**RECORDS FOR THE TASK**.
---

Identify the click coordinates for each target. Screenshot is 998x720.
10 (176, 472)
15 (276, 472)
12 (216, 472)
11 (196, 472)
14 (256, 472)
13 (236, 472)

---

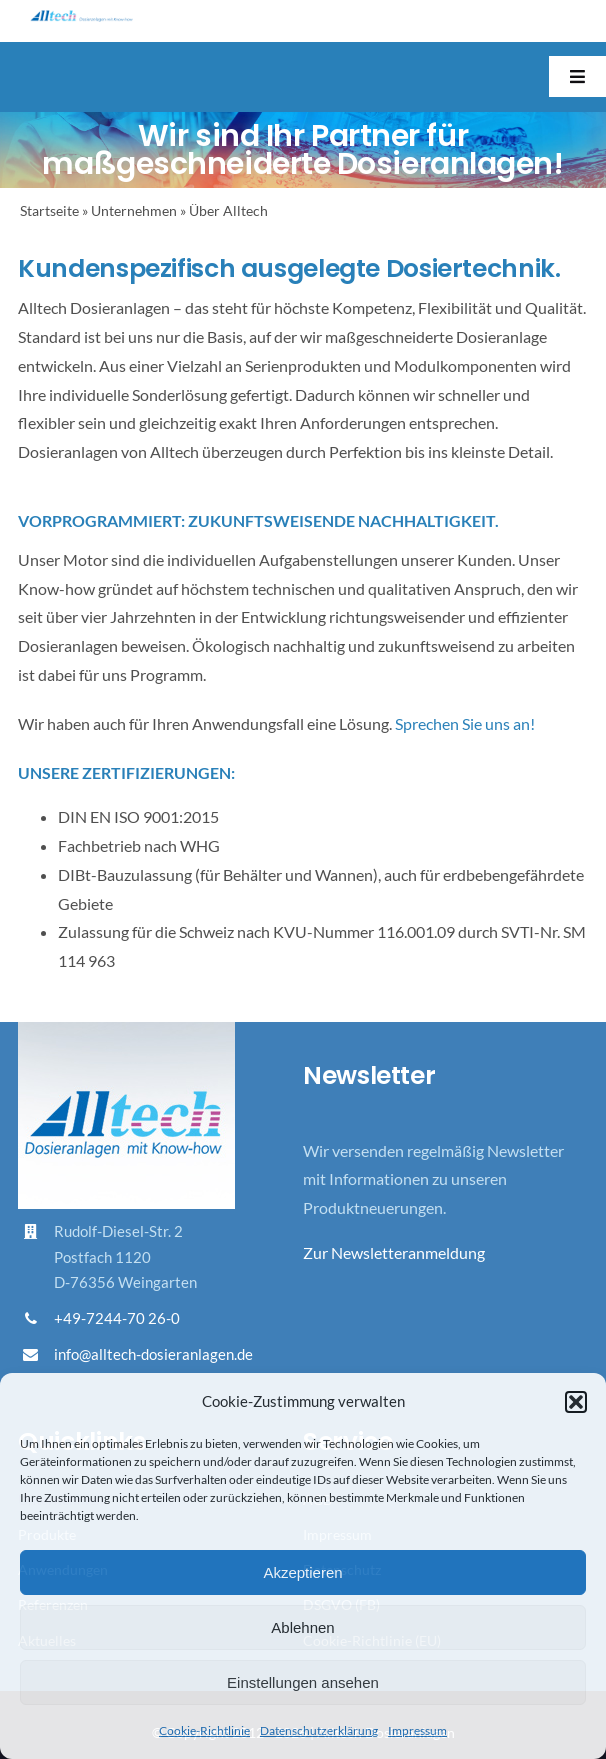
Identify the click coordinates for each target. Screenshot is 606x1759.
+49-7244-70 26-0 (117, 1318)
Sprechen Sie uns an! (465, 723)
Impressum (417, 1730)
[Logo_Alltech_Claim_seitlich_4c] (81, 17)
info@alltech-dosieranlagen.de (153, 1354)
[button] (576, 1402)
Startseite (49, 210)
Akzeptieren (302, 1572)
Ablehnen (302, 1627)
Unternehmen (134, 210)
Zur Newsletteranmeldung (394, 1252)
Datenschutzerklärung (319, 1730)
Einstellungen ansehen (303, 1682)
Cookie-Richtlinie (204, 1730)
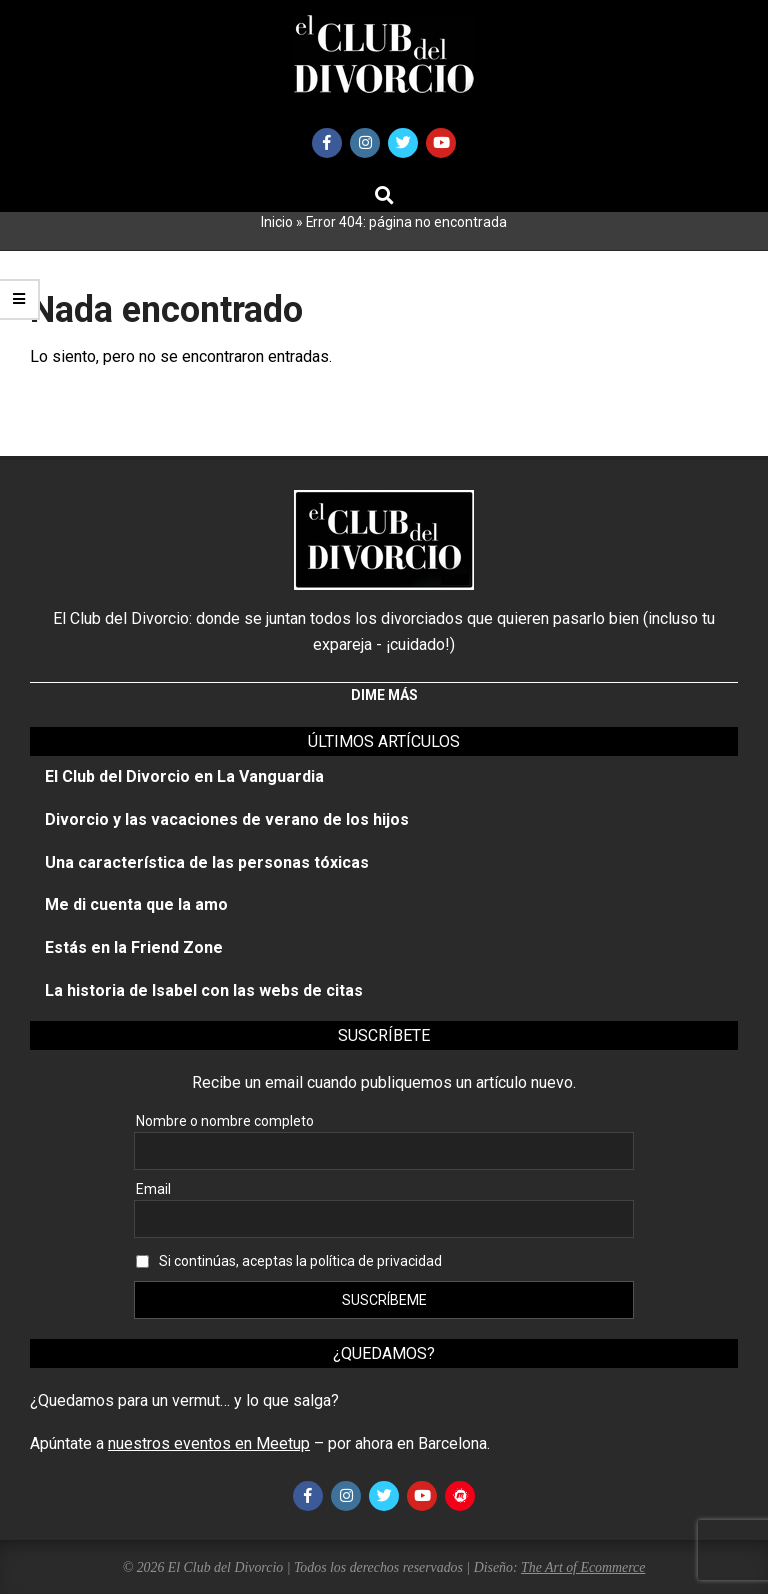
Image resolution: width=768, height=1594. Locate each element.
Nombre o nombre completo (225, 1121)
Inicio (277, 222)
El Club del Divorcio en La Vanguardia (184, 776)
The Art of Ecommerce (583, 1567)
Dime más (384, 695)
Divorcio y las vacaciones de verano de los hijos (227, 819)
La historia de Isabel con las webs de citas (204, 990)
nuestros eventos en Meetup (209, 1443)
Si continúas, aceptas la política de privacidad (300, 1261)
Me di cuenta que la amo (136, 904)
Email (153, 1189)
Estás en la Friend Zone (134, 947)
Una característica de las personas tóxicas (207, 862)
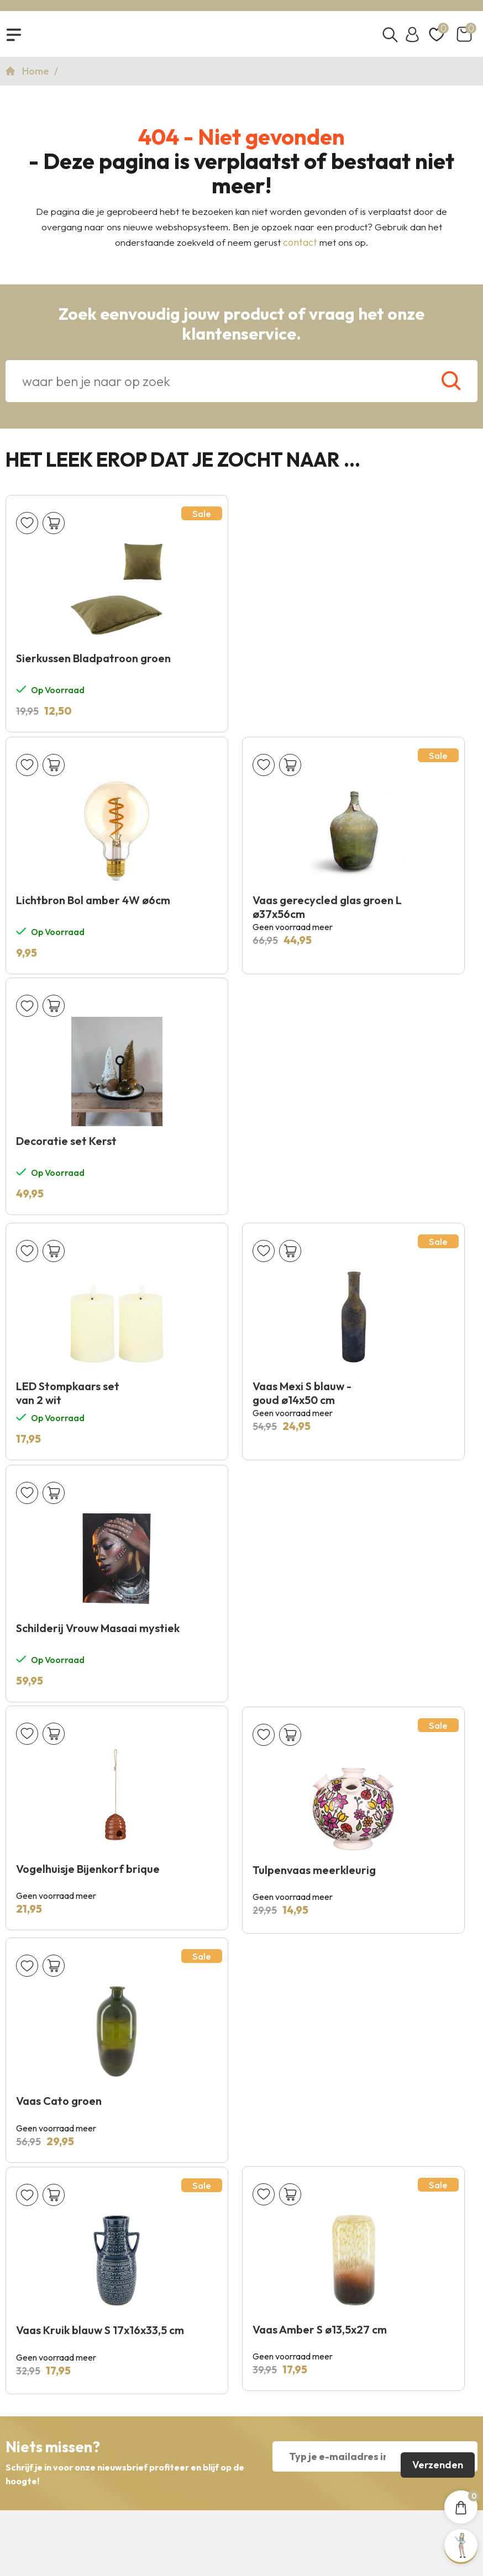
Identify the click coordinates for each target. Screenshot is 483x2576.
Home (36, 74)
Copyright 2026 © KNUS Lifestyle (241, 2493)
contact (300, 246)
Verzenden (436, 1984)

---

**WHAT NEEDS TO BE DONE**.
The reply should hold exactly the lines above, starting at the line with "La historia de" and ending at the line with "Verzenden (436, 1984)", and no pictures.

**WRITTEN REPLY**.
La historia de Isabel con las webs de citas (204, 990)
nuestros eventos en Meetup (209, 1443)
Si continúas, aceptas la política de privacidad (300, 1261)
Me di cuenta que la amo (136, 904)
Email (153, 1189)
Estás en la Friend Zone (134, 947)
Una característica de las personas tóxicas (207, 862)
Identify the click coordinates for each target. Screenshot is 483x2576.
Home (36, 74)
Copyright 2026 © KNUS Lifestyle (241, 2493)
contact (300, 246)
Verzenden (436, 1984)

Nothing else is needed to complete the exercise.